Yapılan araştırmalara göre günde 3 bardak kahve tüketen bireylerde karaciğer kanseri riskinin daha az olduğunun belirlendiğine dikkat çeken Cigerli, “kahvedeki kafeinin karaciğer fibrözü, sirozu ve karaciğer kanserinin gelişmeninde rol oynayan dönüştürücü büyüme faktörü beta-1 (TGF-beta1) oluşumunu baskılamasından kaynaklanabileceği lakin bu bahiste klinik çalışmaların ayrıntılı olarak yapılması gerektiği vurgulanmıştır” diye konuştu.
Diş ve cilt sıhhatini koruyor, yaşlanmayı engelliyor
Kahvenin antimikrobiyal tesiri olduğunu belirten Cigerli, “Kahvenin içerdiği kafeinin candida albicansa karşı fungustatik tesir gösterdiği ve biyofilm oluşumunu engellediği birinci defa belirlenmiştir. Kahve ekstresi ise, diş çürümesine sebep olan streptococcus mutansa karşı engelleyici tesire sahiptir. Kahvenin yapısındaki kafein jel yahut krem biçiminde cilt bakım mamüllerinde yer almaktadır. Kafein cilt üzerine uygulandığında kan damarlarını genişleterek daha zinde ve küçük kırışıklıkları azaltan bir cilt elde edilebilmektedir. Kahve çekirdeğinde bulunan zar (silverskin) kısmından hazırlanan sulu ekstrenin içerdiği fenolik bileşikler ve başka biyoaktifler, kaya etken unsurlar niçiniyle yaşlılığı hızlandıran oksidatif casuslara karşı cildi koruduğu ortaya konmuştur ve bu niçinle cilt sıhhatinde yaşlanma zıddı olarak kullanılabileceği fikri de desteklenmektedir” dedi.
“Kahve tüketimiyle diyabet riski karşıt orantılı”
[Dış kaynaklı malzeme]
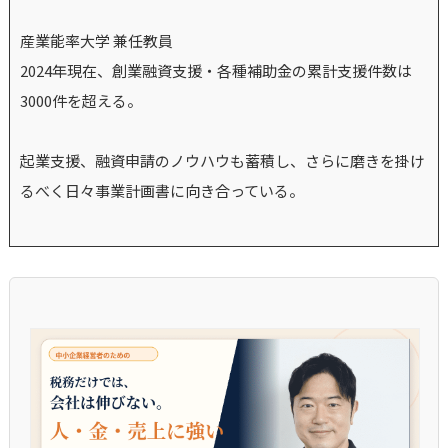
産業能率大学 兼任教員
2024年現在、創業融資支援・各種補助金の累計支援件数は
3000件を超える。
起業支援、融資申請のノウハウも蓄積し、さらに磨きを掛け
るべく日々事業計画書に向き合っている。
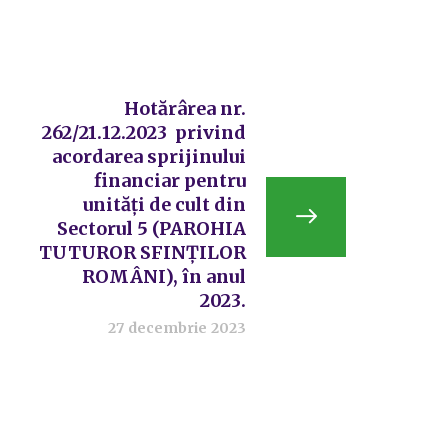
Hotărârea nr.
262/21.12.2023 privind
acordarea sprijinului
financiar pentru
unități de cult din
Sectorul 5 (PAROHIA
TUTUROR SFINȚILOR
ROMÂNI), în anul
2023.
27 decembrie 2023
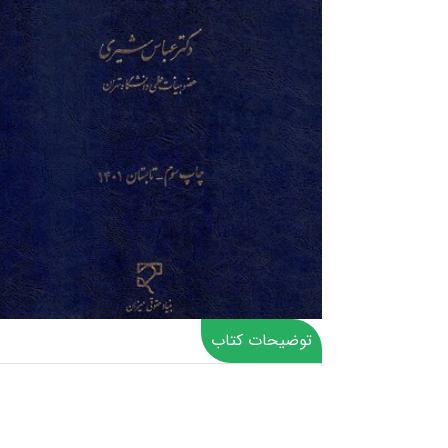
توضیحات کتاب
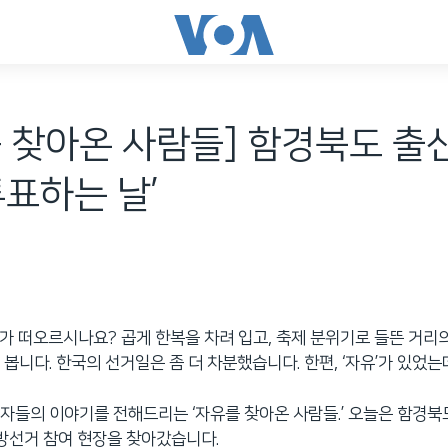
 찾아온 사람들] 함경북도 출신
투표하는 날’
, 뭐가 떠오르시나요? 곱게 한복을 차려 입고, 축제 분위기로 들뜬 거
 봅니다. 한국의 선거일은 좀 더 차분했습니다. 한편, ‘자유’가 있었는
자들의 이야기를 전해드리는 ‘자유를 찾아온 사람들.’ 오늘은 함경북
지방선거 참여 현장을 찾아갔습니다.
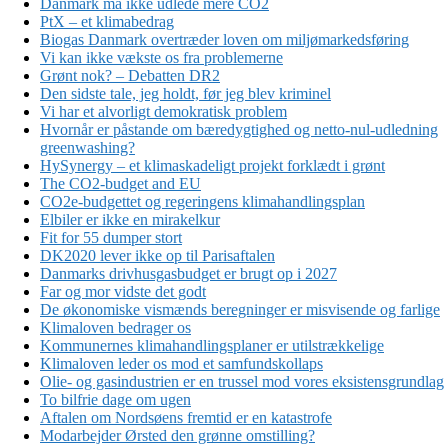
Danmark må ikke udlede mere CO2
PtX – et klimabedrag
Biogas Danmark overtræder loven om miljømarkedsføring
Vi kan ikke vækste os fra problemerne
Grønt nok? – Debatten DR2
Den sidste tale, jeg holdt, før jeg blev kriminel
Vi har et alvorligt demokratisk problem
Hvornår er påstande om bæredygtighed og netto-nul-udledning
greenwashing?
HySynergy – et klimaskadeligt projekt forklædt i grønt
The CO2-budget and EU
CO2e-budgettet og regeringens klimahandlingsplan
Elbiler er ikke en mirakelkur
Fit for 55 dumper stort
DK2020 lever ikke op til Parisaftalen
Danmarks drivhusgasbudget er brugt op i 2027
Far og mor vidste det godt
De økonomiske vismænds beregninger er misvisende og farlige
Klimaloven bedrager os
Kommunernes klimahandlingsplaner er utilstrækkelige
Klimaloven leder os mod et samfundskollaps
Olie- og gasindustrien er en trussel mod vores eksistensgrundlag
To bilfrie dage om ugen
Aftalen om Nordsøens fremtid er en katastrofe
Modarbejder Ørsted den grønne omstilling?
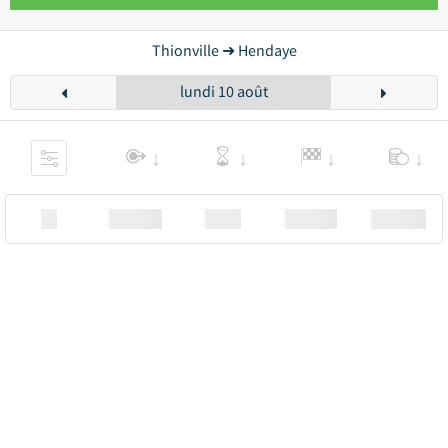
Thionville ➜ Hendaye
lundi 10 août
XX
Station
00:00
Station
00.00€ a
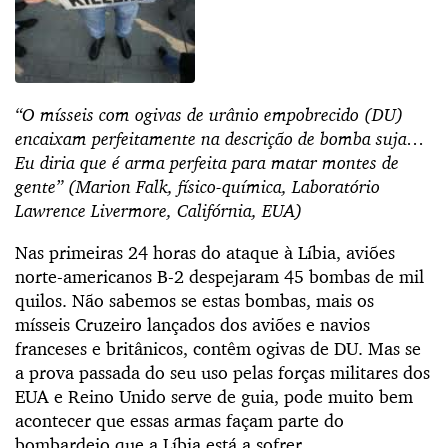
“O mísseis com ogivas de urânio empobrecido (DU)
encaixam perfeitamente na descrição de bomba suja…
Eu diria que é arma perfeita para matar montes de
gente” (Marion Falk, físico-química, Laboratório
Lawrence Livermore, Califórnia, EUA)
Nas primeiras 24 horas do ataque à Líbia, aviões
norte-americanos B-2 despejaram 45 bombas de mil
quilos. Não sabemos se estas bombas, mais os
mísseis Cruzeiro lançados dos aviões e navios
franceses e britânicos, contêm ogivas de DU. Mas se
a prova passada do seu uso pelas forças militares dos
EUA e Reino Unido serve de guia, pode muito bem
acontecer que essas armas façam parte do
bombardeio que a Líbia está a sofrer.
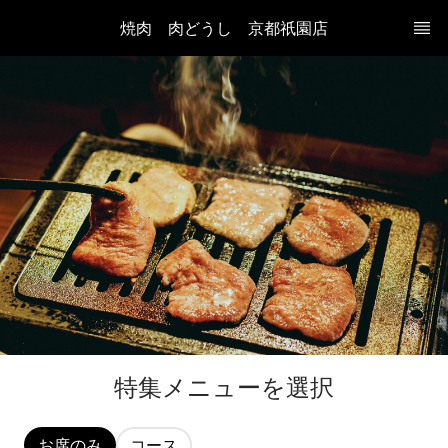
焼肉　肉どうし　京都祇園店
特集メニューを選択
お席のみ
コース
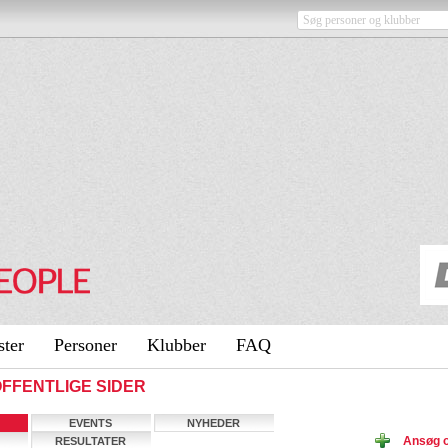
ster
Personer
Klubber
FAQ
- OFFENTLIGE SIDER
EVENTS
NYHEDER
Ansøg o
RESULTATER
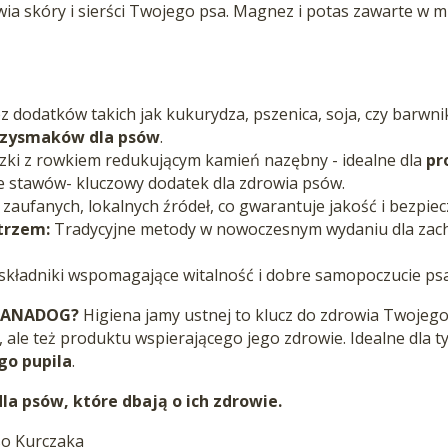
wia skóry i sierści Twojego psa. Magnez i potas zawarte w 
 dodatków takich jak kukurydza, pszenica, soja, czy barwni
rzysmaków dla psów
.
ki z rowkiem redukującym kamień nazębny - idealne dla
pr
 stawów- kluczowy dodatek dla zdrowia psów.
 zaufanych, lokalnych źródeł, co gwarantuje jakość i bezpie
trzem:
Tradycyjne metody w nowoczesnym wydaniu dla zach
składniki wspomagające witalność i dobre samopoczucie psa
 SANADOG?
Higiena jamy ustnej to klucz do zdrowia Twojeg
ale też produktu wspierającego jego zdrowie. Idealne dla ty
go pupila
.
a psów, które dbają o ich zdrowie.
o Kurczaka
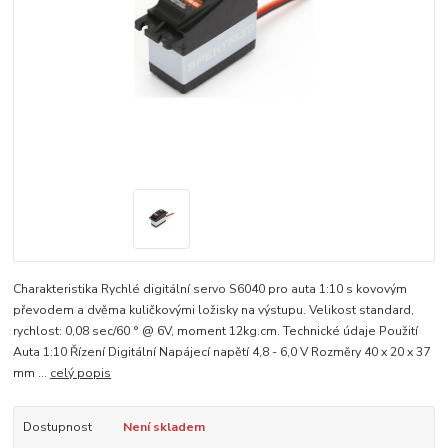
Charakteristika Rychlé digitální servo S6040 pro auta 1:10 s kovovým
převodem a dvěma kuličkovými ložisky na výstupu. Velikost standard,
rychlost: 0,08 sec/60 ° @ 6V, moment 12kg.cm. Technické údaje Použití
Auta 1:10 Řízení Digitální Napájecí napětí 4,8 - 6,0 V Rozměry 40 x 20 x 37
mm ...
celý popis
Dostupnost
Není skladem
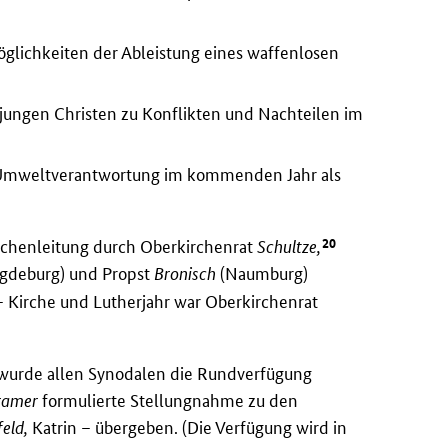
öglichkeiten der Ableistung eines waffenlosen
 jungen Christen zu Konflikten und Nachteilen im
er Umweltverantwortung im kommenden Jahr als
20
rchenleitung durch Oberkirchenrat
Schultze,
agdeburg) und Propst
Bronisch
(Naumburg)
t – Kirche und Lutherjahr war Oberkirchenrat
 wurde allen Synodalen die Rundverfügung
ramer
formulierte Stellungnahme zu den
feld,
Katrin – übergeben. (Die Verfügung wird in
Kahvenin şeker hastalığı riskini de azalttığına dikkat çeken Cigerli “10 binden çok erkek yahut bayan Finli ya da Hollandalı bireyler üzerinde yapılan saha çalışmalarında, kahve içenlerin içmeyenlere oranla yüzde 50’den daha az Tip-2 diabetes mellitus riski taşıdığı ortaya konmuştur. Ayrıyeten 1 milyon iştirakçiyle ve 45 bin tip 2 diyabet olayıyla yapılan çalışmaya dayanan araştırmada kahve tüketimi ile diyabet riski içinde kuvvetli bir aksi korelasyon görüldüğü, kahvenin insülin direnci ve bozulmuş glikoz toleransı üzerine de olumlu tesirleri olduğu bilinmektedir” diye konuştu.
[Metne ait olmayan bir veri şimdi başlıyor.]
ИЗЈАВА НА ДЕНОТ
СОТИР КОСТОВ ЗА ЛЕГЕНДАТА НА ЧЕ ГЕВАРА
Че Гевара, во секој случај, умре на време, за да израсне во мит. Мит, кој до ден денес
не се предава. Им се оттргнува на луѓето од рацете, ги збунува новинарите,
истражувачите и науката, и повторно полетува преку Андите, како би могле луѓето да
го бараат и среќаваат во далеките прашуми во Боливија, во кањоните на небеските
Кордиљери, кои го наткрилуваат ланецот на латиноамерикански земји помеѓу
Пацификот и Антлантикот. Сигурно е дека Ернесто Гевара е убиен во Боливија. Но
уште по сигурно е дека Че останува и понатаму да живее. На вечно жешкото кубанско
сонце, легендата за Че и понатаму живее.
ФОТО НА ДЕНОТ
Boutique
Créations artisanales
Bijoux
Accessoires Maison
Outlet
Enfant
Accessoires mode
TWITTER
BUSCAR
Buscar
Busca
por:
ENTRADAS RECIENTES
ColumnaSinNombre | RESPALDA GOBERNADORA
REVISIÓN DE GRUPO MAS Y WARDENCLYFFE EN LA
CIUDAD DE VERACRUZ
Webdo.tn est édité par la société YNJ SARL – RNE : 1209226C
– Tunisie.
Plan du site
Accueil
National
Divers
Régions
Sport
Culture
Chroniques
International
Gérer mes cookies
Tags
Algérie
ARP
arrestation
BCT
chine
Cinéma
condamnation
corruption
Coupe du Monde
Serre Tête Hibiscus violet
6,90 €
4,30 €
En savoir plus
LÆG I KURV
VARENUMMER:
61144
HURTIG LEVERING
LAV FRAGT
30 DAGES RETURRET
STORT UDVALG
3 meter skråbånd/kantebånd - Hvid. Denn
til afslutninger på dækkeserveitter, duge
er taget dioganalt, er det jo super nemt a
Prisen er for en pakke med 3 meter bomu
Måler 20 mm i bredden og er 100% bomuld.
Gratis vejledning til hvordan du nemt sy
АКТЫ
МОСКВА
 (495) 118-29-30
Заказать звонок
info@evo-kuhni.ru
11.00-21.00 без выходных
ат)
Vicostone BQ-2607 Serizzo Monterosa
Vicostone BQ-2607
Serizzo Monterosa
Kalp sıhhatini koruyor, tokluk hissini artırıyor, yorgunluğu gideriyor
Kahvenin kalp sıhhatine da âlâ geldiğini anlatan Ciğerli, kelamlarını şu biçimde sürdürdü:
“Kardiyovasküler mortalite, koroner kalp hastalığı ve inme konusunda yararlı tesirleri olduğu lakin yüksek alım ölçülerinde daha az tesirli olduğu çalışmalarda belirtilmiştir. Kafein ve klorojenik asit üzere kahve bileşenleri termojenez sistemlerini indüklemekte ve günlük 3-4 bardak kahve tüketimi günlük alınan güç ölçüsünü düşürmektedir. Ayrıyeten yapılan rastgele plasebo denetimli çalışmalarda günde 524 miligram kahve tüketiminin 151 miligram ve daha az tüketenlere göre kiloyu ve yağ kütlesini azalttığı, tokluk hissini arttırdığı da belirlenmiştir. Kahvenin merkezi hudut sistemi üzerinde uyarıcı tesiri olduğu, yorgunluğu giderici ve ağrı kesici aktifliğini arttırabildiği belirlenmiştir.”
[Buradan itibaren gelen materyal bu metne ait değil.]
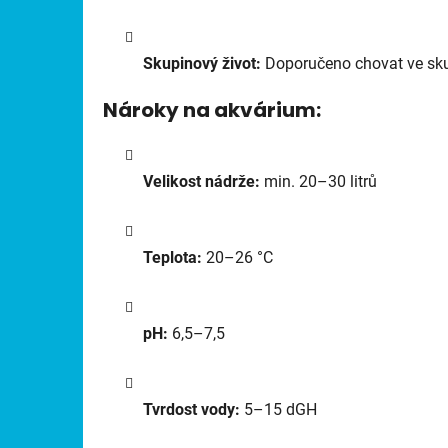
Skupinový život:
Doporučeno chovat ve skupi
Nároky na akvárium:
Velikost nádrže:
min. 20–30 litrů
Teplota:
20–26 °C
pH:
6,5–7,5
Tvrdost vody:
5–15 dGH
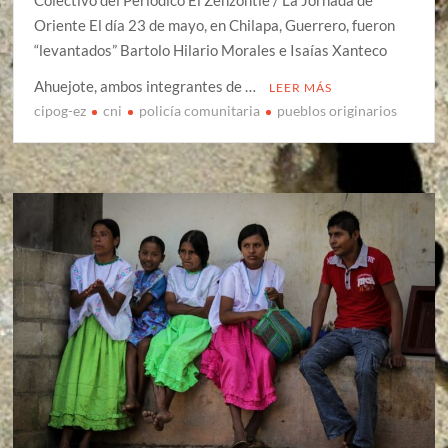
Colectivo del Periódico El Zenzontle / La Jornada de
Oriente El día 23 de mayo, en Chilapa, Guerrero, fueron
“levantados” Bartolo Hilario Morales e Isaías Xanteco
Ahuejote, ambos integrantes de …
LEER MÁS
cipog-ez
cni
policía comunitaria
pueblos originarios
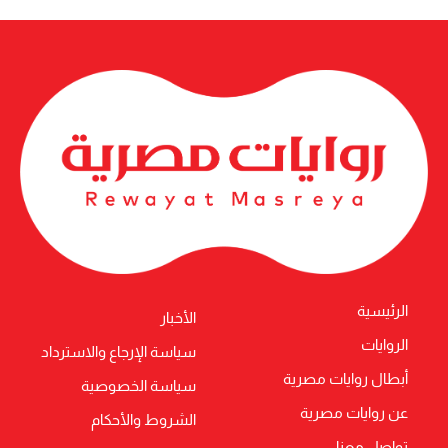
الرئيسية
الأخبار
الروايات
سياسة الإرجاع والاسترداد
أبطال روايات مصرية
سياسة الخصوصية
عن روايات مصرية
الشروط والأحكام
تواصل معنا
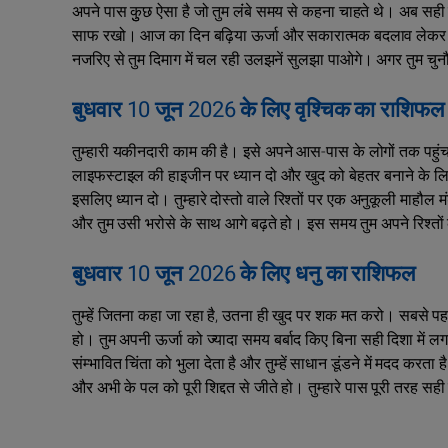
अपने पास कुुछ ऐसा है जो तुम लंंबे समय से कहना चाहते थे। अब सही 
साफ रखो। आज का दिन बढ़िया ऊर्जा और सकारात्मक बदलाव लेकर 
नजरिए से तुम दिमाग में चल रही उलझनें सुलझा पाओगे। अगर तुम चुनौतिय
बुधवार 10 जून 2026 के लिए वृश्चिक का राशिफल
तुम्हारी यकीनदारी काम की है। इसे अपने आस-पास के लोगों तक पहुंचाओ
लाइफस्टाइल की हाइजीन पर ध्यान दो और खुद को बेहतर बनाने के लि
इसलिए ध्यान दो। तुम्हारे दोस्तो वाले रिश्तों पर एक अनुकूली माहौल म
और तुम उसी भरोसे के साथ आगे बढ़ते हो। इस समय तुम अपने रिश्त
बुधवार 10 जून 2026 के लिए धनु का राशिफल
तुम्हें जितना कहा जा रहा है, उतना ही खुद पर शक मत करो। सबसे पहले
हो। तुम अपनी ऊर्जा को ज्यादा समय बर्बाद किए बिना सही दिशा में 
संम्भावित चिंता को भुला देता है और तुम्हें साधान डूंडने में मदद क
और अभी के पल को पूरी शिद्दत से जीते हो। तुम्हारे पास पूरी तरह सही 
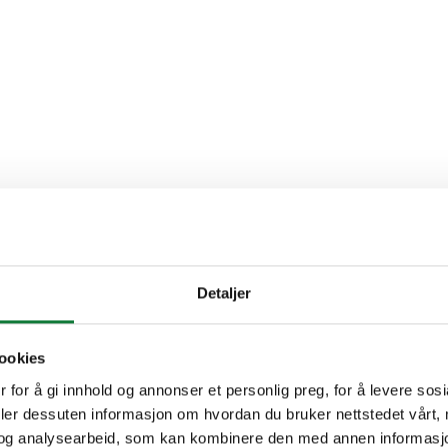
Detaljer
ookies
 for å gi innhold og annonser et personlig preg, for å levere sos
deler dessuten informasjon om hvordan du bruker nettstedet vårt,
og analysearbeid, som kan kombinere den med annen informasjon d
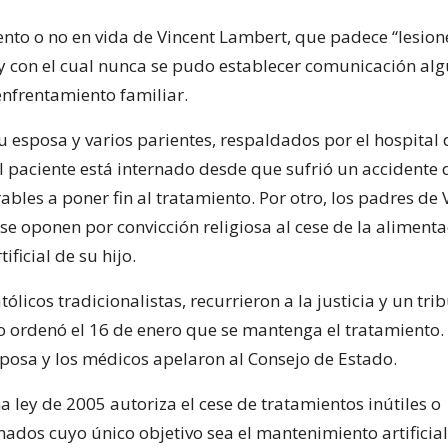
nto o no en vida de Vincent Lambert, que padece “lesion
” y con el cual nunca se pudo establecer comunicación alg
enfrentamiento familiar.
u esposa y varios parientes, respaldados por el hospital
l paciente está internado desde que sufrió un accidente 
ables a poner fin al tratamiento. Por otro, los padres de 
e oponen por convicción religiosa al cese de la alimenta
ificial de su hijo.
tólicos tradicionalistas, recurrieron a la justicia y un tri
o ordenó el 16 de enero que se mantenga el tratamiento.
esposa y los médicos apelaron al Consejo de Estado.
a ley de 2005 autoriza el cese de tratamientos inútiles o
ados cuyo único objetivo sea el mantenimiento artificial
Kahve tüketimi hamilelikte de faydalı
Kahvenin yapısındaki kafein karaciğerde metabolize olduğunu tabir eden Cigerli, “Bu niçinle karaciğer üzerinde çalışmalar ağırdır. Örneğin, kahve tüketimi yağlı karaciğer infiltrasyonunu ayarlayabilmektedir. Kahvenin karaciğer trigliseriti ile etkileşime girdiği ortaya konmuştur. Yapılan epidemiyolojik ve klinik çalışmalar; yaş, cinsiyet ve öteki faktörler kıymetlendirilerek kahve tüketiminin metabolik sendrom ile karşıt bağlantılı olduğunu göstermektedir. Hayvan modellerinde ise non-alkolik karaciğer yağlanmasıyla da kafein alımı içinde zıt bir temas olduğu ortaya konmuştur. Fakat kullanılan kahvenin hazırlanışı, ölçüsü, içimi sırasında şeker kullanması üzere faktörler bu deher neysel sonuçları değiştirebilmektedir. Bu gayeyle klinik çalışmaların daha da artması gerekmektedir. Amerikan Bayan Hastalıkları ve Doğum Uzmanları Kongresi’nde, hamilelikte günde 200 miligramın altında ölçülü bir kafein tüketiminin bebek ve anne için risk oluşturmadığı rapor edilmektedir” diye konuştu. (İHA)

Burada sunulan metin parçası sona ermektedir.